L’obsession d’etat : le trop grand nombre d’agents du « public » !

Pour des raisons parfois diamétralement opposées, depuis deux siècles, des dirigeants de toutes tendances politiques ont réclamé la diminution du nombre d’agents de l’État.

La dénonciation du poids de l’État et du nombre de ses employés est depuis plus de deux siècles un leitmotiv repris, selon les périodes, par des acteurs dont les convictions traversent tout le spectre politique.

De la Révolution française jusqu’au milieu du XIXe siècle, la dénonciation de l’État et de son administration repose principalement sur une mise en cause du pouvoir politique des bureaux et de l’influence excessive de l’administration, sous une appellation forgée par l’économiste physiocrate Vincent de Gournay au milieu du XVIIIe siècle : la « bureaucratie ».

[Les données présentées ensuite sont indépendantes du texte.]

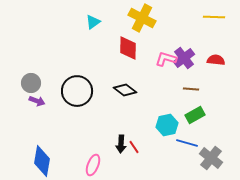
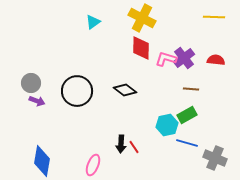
red diamond: moved 13 px right
green rectangle: moved 8 px left
gray cross: moved 4 px right; rotated 15 degrees counterclockwise
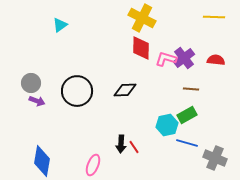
cyan triangle: moved 33 px left, 3 px down
black diamond: rotated 40 degrees counterclockwise
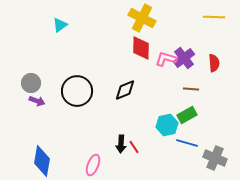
red semicircle: moved 2 px left, 3 px down; rotated 78 degrees clockwise
black diamond: rotated 20 degrees counterclockwise
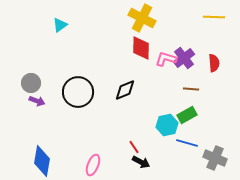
black circle: moved 1 px right, 1 px down
black arrow: moved 20 px right, 18 px down; rotated 66 degrees counterclockwise
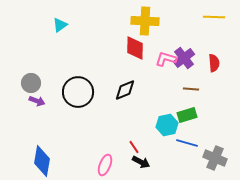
yellow cross: moved 3 px right, 3 px down; rotated 24 degrees counterclockwise
red diamond: moved 6 px left
green rectangle: rotated 12 degrees clockwise
pink ellipse: moved 12 px right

En 1793, Louis Antoine Saint-Just considère ainsi que « tous ceux qu’emploie le gouvernement sont paresseux » et qu’il est nécessaire de « diminuer partout le nombre des agents » (1). Son objectif n’est pas budgétaire, mais politique. Il s’agit alors de dénoncer la « constitution des bureaux en pouvoir autonome », le « risque de confiscation du pouvoir étatique » par l’administration, celle-ci étant perçue comme « susceptible de faire obstacle au gouvernement direct de la volonté générale » (2).

Face à l’expansion provoquée par la « supermonarchie administrative » napoléonienne (3), un concept est né de la critique du nombre des agents de l’État : le « fonctionnarisme ». En 1872, il fait son entrée à part entière dans le huitième tome du Grand Dictionnaire universel du XIXe siècle de Pierre Larousse et renvoie alors à un « système fondé sur l’existence d’un grand nombre de fonctionnaires », une « manie des emplois publics » constituant un « fléau social ».

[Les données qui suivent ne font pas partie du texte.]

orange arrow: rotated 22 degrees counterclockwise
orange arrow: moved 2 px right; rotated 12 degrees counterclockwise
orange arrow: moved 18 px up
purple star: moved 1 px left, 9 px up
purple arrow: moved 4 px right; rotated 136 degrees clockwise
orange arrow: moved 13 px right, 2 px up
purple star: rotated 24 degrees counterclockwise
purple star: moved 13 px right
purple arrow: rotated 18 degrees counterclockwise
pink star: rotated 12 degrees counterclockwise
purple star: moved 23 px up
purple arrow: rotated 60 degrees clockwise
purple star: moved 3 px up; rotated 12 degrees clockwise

Là encore, Larousse n’est pas animé par un souci d’économie. Farouche républicain, il fait remonter la naissance du mal à la monarchie et assigne la responsabilité de son développement à l’Empire : « De 1789 à 1800, il y avait eu en France des citoyens, écrit-il. À partir de l’an 1800, il n’y eut plus que des fonctionnaires et des administrés », les premiers composant une véritable « armée du despotisme ».

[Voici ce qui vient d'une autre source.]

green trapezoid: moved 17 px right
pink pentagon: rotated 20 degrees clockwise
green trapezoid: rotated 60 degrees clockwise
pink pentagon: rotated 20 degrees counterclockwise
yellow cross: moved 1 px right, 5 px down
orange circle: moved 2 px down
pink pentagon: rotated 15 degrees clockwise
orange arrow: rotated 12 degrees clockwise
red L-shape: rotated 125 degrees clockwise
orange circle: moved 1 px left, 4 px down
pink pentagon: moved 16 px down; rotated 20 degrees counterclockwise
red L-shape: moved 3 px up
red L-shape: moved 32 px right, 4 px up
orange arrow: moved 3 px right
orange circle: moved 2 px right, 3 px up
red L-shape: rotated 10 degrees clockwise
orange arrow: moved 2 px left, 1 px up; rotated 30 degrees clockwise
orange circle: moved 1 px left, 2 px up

Les budgétivores brocardés dans « Le Grelot »

Sous la IIIe République (1875-1940), les plaintes contre le nombre de fonctionnaires prennent la forme de la métaphore des budgétivores. Dans le journal satirique Le Grelot, le caricaturiste Alfred Le Petit les représente sous la forme de bonapartistes, de militaires et de curés dépouillant la République (4). Au service d’une critique de l’administration, la dénonciation du fonctionnarisme relève alors d’un appel à une épuration indispensable à la bonne marche de la République.

Or, au même moment, à l’autre bout du spectre politique, c’est justement à ce régime que le vicomte Georges d’Avenel attribue la responsabilité du fonctionnarisme. Il écrit dans La Revue des deux mondes : « Dire que la société doit l’école primaire gratuite à toutes les intelligences est un paradoxe égal, sinon supérieur, à celui qui consisterait à dire qu’elle doit le potage gratuit à tous les estomacs. » Il veut dire par là que la multiplication des agents de l’État témoigne de l’incapacité de la République à tenir ses promesses de gouvernement « bon marché » (5), tout en questionnant le périmètre de l’intervention publique.

En dépit d’un tel unanimisme, aucune politique de réduction d’effectifs n’est mise en œuvre avant la fin de la première guerre mondiale. Au printemps 1920, après quatre années de conflit et d’extension inédite des attributions de l’État, le ministre des finances annonce à la Chambre que « le problème financier dans son ensemble » exige une « compression énergique des dépenses » et la suppression de « tout service inutile » (6).

De multiples politiques allant dans ce sens sont menées dans l’entre-deux-guerres, sans que le volume des effectifs publics retrouve son niveau de 1913. Surtout, l’avènement du régime de Vichy provoque une nouvelle accélération dans le développement des interventions — de l’étatisation des polices municipales à la création du ministère de la production industrielle — et du nombre des agents publics.

Au lendemain de la Libération, la dénonciation du nombre de fonctionnaires suscite à nouveau un consensus très large, des communistes aux nostalgiques de Vichy. Les premiers voient dans les compressions une manière de poursuivre l’épuration par d’autres moyens. En décembre 1947, alors que les ministres communistes en ont été exclus sept mois plus tôt, Jacques Duclos continue de soutenir les politiques de réduction d’effectifs menées par le gouvernement.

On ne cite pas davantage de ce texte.